Plea to Minister to remove Penlink road toll

The Auckland Council chief executive is not the only one who has been letter writing. Albany Ward councillor John Watson recently wrote to Transport Minister Simeon Brown in response to his statement this month that if Waka Kotahi NZTA recommends tolling, the government would support that user-pays approach.

Waka Kotahi recommended the tolling of the O Mahurangi Penlink road to recover the costs of tolling infrastructure and ongoing road maintenance, and transport minister at the time, Michael Wood, agreed. 

After Wood resigned as Minister last year, then opposition transport spokesperson, Brown said he would investigate whether or not that decision could be reversed.

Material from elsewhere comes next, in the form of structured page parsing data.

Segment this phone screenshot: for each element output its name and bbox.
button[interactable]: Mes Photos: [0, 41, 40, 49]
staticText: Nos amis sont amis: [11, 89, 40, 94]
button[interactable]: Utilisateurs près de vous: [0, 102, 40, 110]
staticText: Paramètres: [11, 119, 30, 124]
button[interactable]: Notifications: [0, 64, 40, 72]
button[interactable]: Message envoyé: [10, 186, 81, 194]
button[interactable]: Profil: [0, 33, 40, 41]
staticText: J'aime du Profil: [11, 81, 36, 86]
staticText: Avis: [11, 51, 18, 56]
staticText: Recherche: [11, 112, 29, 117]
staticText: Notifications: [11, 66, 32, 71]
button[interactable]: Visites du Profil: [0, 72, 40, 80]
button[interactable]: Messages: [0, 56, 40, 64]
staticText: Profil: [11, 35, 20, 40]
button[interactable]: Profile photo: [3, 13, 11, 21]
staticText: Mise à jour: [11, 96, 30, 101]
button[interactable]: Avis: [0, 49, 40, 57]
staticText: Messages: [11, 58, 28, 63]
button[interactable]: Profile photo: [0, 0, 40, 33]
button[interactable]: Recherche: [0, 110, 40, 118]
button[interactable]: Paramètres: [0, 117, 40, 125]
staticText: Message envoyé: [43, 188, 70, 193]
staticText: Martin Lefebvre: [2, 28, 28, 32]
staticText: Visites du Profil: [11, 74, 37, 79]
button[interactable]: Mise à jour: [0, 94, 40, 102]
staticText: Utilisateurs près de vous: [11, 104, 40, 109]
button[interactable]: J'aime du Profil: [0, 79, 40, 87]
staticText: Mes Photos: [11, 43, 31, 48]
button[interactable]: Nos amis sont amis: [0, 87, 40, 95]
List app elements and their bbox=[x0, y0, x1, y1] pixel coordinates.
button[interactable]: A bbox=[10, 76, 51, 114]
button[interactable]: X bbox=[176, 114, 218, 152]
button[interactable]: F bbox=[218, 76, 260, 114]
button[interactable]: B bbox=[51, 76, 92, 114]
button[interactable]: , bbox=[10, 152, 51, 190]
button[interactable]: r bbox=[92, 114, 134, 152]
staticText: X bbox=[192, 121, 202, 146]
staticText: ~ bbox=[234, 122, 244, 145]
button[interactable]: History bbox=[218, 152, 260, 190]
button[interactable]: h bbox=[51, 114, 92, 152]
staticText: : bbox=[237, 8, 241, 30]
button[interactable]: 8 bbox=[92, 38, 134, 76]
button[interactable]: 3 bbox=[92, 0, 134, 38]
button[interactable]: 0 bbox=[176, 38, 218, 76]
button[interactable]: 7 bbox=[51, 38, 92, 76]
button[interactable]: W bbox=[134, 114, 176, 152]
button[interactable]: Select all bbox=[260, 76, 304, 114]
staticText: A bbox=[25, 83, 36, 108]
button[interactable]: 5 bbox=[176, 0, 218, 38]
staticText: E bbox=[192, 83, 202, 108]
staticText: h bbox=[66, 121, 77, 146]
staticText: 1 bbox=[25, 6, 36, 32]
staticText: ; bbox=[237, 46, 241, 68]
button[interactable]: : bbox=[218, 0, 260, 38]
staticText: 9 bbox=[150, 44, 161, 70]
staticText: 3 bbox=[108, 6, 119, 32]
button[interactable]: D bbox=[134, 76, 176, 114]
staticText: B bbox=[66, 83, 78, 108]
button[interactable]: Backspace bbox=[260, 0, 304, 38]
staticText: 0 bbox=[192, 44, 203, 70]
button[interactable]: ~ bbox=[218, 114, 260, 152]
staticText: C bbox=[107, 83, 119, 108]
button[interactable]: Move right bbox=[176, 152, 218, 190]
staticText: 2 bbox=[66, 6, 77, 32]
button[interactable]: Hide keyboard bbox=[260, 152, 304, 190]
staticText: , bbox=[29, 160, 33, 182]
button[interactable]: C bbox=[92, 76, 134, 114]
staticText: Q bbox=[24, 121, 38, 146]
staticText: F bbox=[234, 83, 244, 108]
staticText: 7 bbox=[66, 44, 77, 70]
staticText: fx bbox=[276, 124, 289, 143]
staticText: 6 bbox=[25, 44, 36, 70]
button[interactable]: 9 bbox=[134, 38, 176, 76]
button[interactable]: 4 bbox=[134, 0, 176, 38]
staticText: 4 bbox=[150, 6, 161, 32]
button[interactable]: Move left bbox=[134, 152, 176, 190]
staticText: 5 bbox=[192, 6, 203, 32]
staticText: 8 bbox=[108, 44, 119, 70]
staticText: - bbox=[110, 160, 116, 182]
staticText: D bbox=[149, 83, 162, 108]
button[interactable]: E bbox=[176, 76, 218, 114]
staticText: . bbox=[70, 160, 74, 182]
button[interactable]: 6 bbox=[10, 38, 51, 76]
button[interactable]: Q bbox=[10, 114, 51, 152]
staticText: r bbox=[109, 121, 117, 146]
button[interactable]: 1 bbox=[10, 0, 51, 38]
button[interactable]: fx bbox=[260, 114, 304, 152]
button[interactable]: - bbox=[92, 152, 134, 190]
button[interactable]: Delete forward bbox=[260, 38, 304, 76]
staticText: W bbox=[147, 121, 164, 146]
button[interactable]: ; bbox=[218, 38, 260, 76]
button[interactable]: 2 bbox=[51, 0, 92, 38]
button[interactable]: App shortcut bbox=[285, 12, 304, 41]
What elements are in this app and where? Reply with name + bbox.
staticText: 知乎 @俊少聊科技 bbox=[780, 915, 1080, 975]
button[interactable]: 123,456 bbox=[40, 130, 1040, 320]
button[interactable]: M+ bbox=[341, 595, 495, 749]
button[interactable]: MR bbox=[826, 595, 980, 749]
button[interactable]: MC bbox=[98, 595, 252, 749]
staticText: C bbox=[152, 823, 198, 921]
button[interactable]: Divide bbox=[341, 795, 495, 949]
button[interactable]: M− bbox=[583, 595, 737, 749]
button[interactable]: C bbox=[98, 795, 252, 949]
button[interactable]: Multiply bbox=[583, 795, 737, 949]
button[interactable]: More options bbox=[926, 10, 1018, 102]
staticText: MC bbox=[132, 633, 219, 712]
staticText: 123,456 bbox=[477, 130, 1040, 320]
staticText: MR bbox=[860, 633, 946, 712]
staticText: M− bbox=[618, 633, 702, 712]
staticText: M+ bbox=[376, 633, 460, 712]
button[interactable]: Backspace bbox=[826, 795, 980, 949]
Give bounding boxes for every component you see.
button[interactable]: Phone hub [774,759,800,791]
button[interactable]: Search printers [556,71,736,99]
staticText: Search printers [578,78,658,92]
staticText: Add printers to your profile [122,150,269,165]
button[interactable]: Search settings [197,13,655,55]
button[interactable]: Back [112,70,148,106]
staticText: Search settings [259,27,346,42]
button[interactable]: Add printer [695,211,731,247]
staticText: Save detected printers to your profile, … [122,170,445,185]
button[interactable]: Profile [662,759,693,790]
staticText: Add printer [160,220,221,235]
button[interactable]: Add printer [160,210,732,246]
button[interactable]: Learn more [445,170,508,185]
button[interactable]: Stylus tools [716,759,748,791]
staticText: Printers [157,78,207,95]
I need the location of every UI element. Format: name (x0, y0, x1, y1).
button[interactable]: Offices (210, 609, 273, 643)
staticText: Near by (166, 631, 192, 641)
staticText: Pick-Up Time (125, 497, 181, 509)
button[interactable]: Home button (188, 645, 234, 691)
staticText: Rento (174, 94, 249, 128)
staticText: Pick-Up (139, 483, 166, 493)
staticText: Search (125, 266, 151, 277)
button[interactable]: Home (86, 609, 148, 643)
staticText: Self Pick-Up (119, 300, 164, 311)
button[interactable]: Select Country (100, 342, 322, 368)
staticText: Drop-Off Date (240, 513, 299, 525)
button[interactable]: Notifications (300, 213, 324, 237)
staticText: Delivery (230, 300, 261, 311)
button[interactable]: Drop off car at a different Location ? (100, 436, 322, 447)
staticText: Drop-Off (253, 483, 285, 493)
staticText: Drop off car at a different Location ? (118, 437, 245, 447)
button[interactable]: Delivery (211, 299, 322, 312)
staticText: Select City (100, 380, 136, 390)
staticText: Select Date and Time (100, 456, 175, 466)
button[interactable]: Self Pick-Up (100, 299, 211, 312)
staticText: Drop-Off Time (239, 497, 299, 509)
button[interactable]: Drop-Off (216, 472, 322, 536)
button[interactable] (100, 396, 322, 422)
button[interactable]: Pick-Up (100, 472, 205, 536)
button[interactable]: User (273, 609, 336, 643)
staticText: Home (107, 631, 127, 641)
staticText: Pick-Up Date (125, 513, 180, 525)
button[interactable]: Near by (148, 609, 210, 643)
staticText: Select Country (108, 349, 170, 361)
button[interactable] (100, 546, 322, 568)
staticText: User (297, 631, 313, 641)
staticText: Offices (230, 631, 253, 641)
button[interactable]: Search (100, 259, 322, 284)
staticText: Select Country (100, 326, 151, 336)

Information released under the Official Information Act had revealed that Ministry of Transport officials told Wood that Waka Kotahi’s business case, consultation process and lack of public support, meant the toll proposal failed three of the four statutory tests under the Land Transport Management Act.

Cr Watson opposes the tolling of Penlink and says in light of the government’s recent stated preference for tolling, it was important to point out to the Minister that Penlink was a different case.

His three page letter  dated July 19 quotes several passages from the Ministry of Transport’s advice, including that “…evidence in Waka Kotahi’s Tolling Scheme & Business Case Benefit Cost Ratios suggests … society would be worse off if Penlink were tolled.” 

“They came to this conclusion because the effects of traffic diversion resulting from tolling would reduce benefits elsewhere in the network including reduced road safety gains, increasing emissions (through greater fuel use) and the net toll revenues being less than the cost of setting up and running the tolling,” Cr Watson says. 

“In other words, it would cost more to administer the tolling than would be collected from the tolls.”

The letter also says that when the Labour government made the decision to fund Penlink, in 2022, the key driver was to enable substantial growth in Silverdale and Ōrewa. 

“It is this catchment to the west that is the main beneficiary of this project, yet it is Whangaparāoa residents who are being asked to pay a toll,”  Cr Watson says.